Sql-server – Will a nonclustered index with a unique column always address all queries filtering that column first

indexindex-tuningnonclustered-indexsql serversql-server-2008-r2

I have found large heap tables that are over-indexed and for example have multiple different nonclustered indexes with different columns, but some of those indexes have the (only one present) primary key column set as their first index column.
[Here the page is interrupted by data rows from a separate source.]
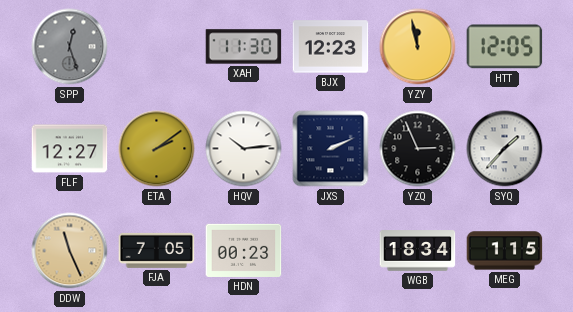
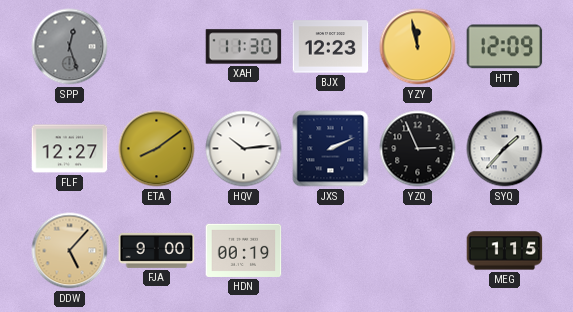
HTT: 12:05 -> 12:09
ETA: 2:09 -> 8:09
DDW: 11:26 -> 5:07
FJA: 7:05 -> 9:00
HDN: 00:23 -> 00:19
WGB: 18:34 -> none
I made some investigation, played around with indexes and queries and made my conclusions that I would like to see confirmed by professionals to be sure.

Question 1: Am I right to say it is nonsense to have multiple indexes based on the primary key instead of only ONE index based on the primary key column as the first and ONLY index column, because all queries using this pk for filtering or joining return only ONE row? (Assuming additional filtered, joined or selected columns are put into the index as included columns to entirely cover the queries and avoid RID lookups)

Question 2: Is it right to say that nonclustered indexes based on the primary key of a table should always be created as UNIQUE indexes? (a setting that is optional for whatever reason since sql server should already know that an index including the pk will be unique…)

Best Answer

  1. Yes, given the constraints in the question, particularly that the primary key column is the leading column in the indexes. Also assuming the primary key never changes.

  2. Not necessarily.

    The optimizer can indeed infer uniqueness without marking the nonclustered index unique.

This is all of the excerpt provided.